[Collected data]
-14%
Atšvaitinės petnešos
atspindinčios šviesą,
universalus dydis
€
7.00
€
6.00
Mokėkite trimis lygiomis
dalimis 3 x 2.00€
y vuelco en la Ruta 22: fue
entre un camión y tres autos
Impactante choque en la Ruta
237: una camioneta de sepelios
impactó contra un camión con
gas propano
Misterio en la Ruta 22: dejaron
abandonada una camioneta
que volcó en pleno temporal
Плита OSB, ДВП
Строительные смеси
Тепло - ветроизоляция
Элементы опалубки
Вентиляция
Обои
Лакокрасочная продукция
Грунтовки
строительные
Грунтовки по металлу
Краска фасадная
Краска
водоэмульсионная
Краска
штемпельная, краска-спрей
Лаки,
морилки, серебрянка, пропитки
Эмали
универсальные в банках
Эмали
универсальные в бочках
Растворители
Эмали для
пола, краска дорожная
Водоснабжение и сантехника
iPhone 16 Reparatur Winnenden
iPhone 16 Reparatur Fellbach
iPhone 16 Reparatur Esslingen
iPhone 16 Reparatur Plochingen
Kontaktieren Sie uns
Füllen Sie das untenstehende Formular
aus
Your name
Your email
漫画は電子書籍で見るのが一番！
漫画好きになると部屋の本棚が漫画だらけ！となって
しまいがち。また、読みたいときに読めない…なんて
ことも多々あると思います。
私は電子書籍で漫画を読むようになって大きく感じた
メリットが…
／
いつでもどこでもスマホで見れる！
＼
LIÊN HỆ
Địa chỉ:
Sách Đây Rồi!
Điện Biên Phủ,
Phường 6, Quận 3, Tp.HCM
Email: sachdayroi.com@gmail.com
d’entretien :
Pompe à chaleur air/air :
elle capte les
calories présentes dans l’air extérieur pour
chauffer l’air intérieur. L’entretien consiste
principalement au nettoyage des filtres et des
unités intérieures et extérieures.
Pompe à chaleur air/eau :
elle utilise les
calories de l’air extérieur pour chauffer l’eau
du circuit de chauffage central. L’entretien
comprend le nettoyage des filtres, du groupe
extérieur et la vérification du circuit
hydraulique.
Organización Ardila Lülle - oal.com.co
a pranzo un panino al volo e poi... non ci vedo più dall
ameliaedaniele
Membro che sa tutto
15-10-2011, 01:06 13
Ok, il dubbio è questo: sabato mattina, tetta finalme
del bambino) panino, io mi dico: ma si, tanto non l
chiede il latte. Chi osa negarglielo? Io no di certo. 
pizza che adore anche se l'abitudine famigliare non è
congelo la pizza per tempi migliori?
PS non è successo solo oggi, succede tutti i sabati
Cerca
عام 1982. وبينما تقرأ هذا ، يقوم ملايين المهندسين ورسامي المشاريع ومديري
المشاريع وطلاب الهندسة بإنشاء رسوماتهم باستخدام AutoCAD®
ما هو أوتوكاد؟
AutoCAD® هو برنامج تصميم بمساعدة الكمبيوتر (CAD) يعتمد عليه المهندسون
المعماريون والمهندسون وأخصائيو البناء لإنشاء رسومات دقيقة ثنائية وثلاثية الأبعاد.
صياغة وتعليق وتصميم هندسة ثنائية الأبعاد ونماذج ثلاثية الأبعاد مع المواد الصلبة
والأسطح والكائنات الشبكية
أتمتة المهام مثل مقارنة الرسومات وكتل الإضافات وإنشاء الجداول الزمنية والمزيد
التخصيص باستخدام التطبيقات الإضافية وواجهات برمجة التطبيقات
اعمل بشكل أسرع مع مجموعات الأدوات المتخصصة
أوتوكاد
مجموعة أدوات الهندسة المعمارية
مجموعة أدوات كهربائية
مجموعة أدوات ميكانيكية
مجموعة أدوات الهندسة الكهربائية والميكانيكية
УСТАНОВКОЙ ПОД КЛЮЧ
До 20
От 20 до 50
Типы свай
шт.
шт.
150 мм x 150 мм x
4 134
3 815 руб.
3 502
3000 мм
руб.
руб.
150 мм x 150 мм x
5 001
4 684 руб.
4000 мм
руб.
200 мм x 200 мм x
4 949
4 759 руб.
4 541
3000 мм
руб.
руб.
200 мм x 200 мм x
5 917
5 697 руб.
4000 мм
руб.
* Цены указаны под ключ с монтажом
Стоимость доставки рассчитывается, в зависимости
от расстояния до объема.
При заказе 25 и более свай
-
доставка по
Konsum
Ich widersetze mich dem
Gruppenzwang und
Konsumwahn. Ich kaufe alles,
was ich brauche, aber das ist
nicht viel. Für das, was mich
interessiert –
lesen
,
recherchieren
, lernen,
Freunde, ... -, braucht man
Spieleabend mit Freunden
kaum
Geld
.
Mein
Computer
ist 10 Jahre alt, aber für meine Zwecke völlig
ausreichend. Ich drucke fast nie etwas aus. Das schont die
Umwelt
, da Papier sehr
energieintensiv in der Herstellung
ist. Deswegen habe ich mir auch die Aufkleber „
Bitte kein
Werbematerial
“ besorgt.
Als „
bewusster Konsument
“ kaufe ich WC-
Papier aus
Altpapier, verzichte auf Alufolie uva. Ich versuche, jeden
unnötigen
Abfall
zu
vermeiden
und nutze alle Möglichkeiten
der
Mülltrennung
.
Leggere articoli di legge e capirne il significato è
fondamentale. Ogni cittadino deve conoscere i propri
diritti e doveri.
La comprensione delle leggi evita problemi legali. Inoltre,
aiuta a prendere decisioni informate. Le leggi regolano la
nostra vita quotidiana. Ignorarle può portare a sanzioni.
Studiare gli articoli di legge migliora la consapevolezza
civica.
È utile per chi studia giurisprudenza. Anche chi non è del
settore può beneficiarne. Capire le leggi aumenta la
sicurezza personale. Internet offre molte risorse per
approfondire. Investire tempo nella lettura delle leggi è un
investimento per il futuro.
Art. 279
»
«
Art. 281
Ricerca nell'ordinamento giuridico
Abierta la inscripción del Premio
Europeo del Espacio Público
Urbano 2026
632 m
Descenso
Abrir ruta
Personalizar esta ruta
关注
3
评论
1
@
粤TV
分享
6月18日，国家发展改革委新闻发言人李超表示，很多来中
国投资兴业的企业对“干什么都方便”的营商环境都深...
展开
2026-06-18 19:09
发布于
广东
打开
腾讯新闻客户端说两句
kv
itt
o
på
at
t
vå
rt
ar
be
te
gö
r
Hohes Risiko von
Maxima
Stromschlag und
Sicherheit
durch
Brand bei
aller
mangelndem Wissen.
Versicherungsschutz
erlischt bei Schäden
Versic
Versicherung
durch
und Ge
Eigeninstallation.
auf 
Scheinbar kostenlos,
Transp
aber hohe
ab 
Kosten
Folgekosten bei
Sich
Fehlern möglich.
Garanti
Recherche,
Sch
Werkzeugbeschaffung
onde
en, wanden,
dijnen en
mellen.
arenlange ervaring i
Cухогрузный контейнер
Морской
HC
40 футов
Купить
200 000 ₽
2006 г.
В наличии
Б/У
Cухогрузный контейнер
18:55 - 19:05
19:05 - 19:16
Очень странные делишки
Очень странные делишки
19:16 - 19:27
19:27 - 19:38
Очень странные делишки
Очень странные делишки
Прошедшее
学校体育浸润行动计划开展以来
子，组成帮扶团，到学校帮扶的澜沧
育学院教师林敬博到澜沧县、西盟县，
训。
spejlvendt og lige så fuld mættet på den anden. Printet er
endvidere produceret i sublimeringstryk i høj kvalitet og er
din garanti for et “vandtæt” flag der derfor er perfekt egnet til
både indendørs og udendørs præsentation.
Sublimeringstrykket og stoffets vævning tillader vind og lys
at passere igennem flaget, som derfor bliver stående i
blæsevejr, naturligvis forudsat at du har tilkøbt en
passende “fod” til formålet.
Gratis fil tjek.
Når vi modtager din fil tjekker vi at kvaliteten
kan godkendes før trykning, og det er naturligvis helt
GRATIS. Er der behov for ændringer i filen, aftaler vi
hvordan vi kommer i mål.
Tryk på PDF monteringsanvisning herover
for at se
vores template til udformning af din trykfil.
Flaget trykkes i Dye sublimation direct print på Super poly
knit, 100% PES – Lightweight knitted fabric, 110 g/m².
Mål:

§ What the task requires
Go to the line with "子，组成帮扶团，到学校帮扶的澜沧" in the entries above and repeat every line from there through the line with "hvordan vi kommer i mål.", exactly and with no other text.

§ Response to this task
子，组成帮扶团，到学校帮扶的澜沧
育学院教师林敬博到澜沧县、西盟县，
训。
spejlvendt og lige så fuld mættet på den anden. Printet er
endvidere produceret i sublimeringstryk i høj kvalitet og er
din garanti for et “vandtæt” flag der derfor er perfekt egnet til
både indendørs og udendørs præsentation.
Sublimeringstrykket og stoffets vævning tillader vind og lys
at passere igennem flaget, som derfor bliver stående i
blæsevejr, naturligvis forudsat at du har tilkøbt en
passende “fod” til formålet.
Gratis fil tjek.
Når vi modtager din fil tjekker vi at kvaliteten
kan godkendes før trykning, og det er naturligvis helt
GRATIS. Er der behov for ændringer i filen, aftaler vi
hvordan vi kommer i mål.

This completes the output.